Predictors for adolescent pregnancies reported by 20–24-year-old women

In the CIT analysis, including all 20–24-year-old women (n = 1041), the most crucial splitting variable was “highest education level in the household,” followed by “non-working adults in the household” and “proportion of adolescent pregnancies in the community” (Fig. 2). Figure 2, (node eight and nine, n = 74 + 215) shows the subgroups of women with the least likelihood of having experienced a pregnancy in adolescence. They were those who lived in a household with secondary or higher education, in a community with a lower level of adolescent pregnancies (≤ 0.455, the mean was 0.3 for this variable and group of women as seen in Table 1), and were not housewives.
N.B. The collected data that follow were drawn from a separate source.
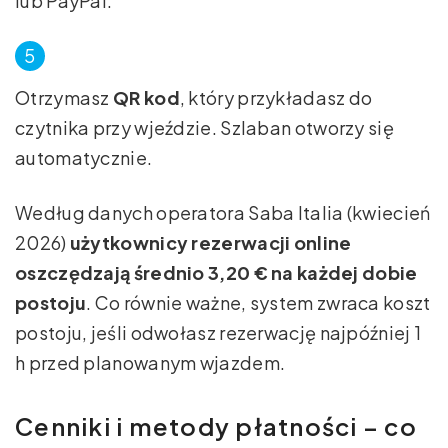
lub PayPal.
Otrzymasz
QR kod
, który przykładasz do
czytnika przy wjeździe. Szlaban otworzy się
automatycznie.
Według danych operatora Saba Italia (kwiecień
2026)
użytkownicy rezerwacji online
oszczędzają średnio 3,20 € na każdej dobie
postoju
. Co równie ważne, system zwraca koszt
postoju, jeśli odwołasz rezerwację najpóźniej 1
h przed planowanym wjazdem.
Cenniki i metody płatności – co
Women with the highest likelihood of having experienced an adolescent pregnancy (Fig. 2, node three, n = 90) lived in a household with no education or only primary school, and where the number of adults not working was one or zero. The second highest likelihood of having experienced an adolescent pregnancy (Fig. 2, node 13, n = 106) had women who lived in a household with secondary school or higher and in a community, where the proportion of adolescent pregnancies was higher (> 0.455, the mean was 0.3 for this variable and group of women as seen in Table 1).

The analysis of 20–24-year-old stayers (presumed to have stayed in the household they belonged to when getting pregnant, or at an earlier age, n = 752, Additional file, Fig. S1) showed that women with a higher proportion of adolescent pregnancy in the community and with no education or primary school showed the highest occurrence of adolescent pregnancies.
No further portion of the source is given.